» **Given data**:
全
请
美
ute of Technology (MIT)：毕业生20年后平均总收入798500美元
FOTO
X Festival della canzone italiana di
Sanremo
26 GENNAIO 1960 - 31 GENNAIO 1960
---
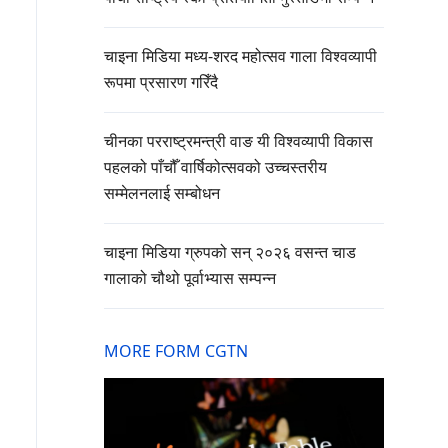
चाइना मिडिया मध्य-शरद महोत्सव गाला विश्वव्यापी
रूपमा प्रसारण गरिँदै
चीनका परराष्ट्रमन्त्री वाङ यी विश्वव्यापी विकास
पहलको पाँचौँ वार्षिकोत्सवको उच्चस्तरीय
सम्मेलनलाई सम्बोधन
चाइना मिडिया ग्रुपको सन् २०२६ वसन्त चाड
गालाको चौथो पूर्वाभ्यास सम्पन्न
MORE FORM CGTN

» **Your objective**: Everything above from the line containing "सम्मेलनलाई सम्बोधन" down to the line containing "MORE FORM CGTN" should be copied exactly, both end lines included, and nothing else.

» **Answer to the exercise**:
सम्मेलनलाई सम्बोधन
चाइना मिडिया ग्रुपको सन् २०२६ वसन्त चाड
गालाको चौथो पूर्वाभ्यास सम्पन्न
MORE FORM CGTN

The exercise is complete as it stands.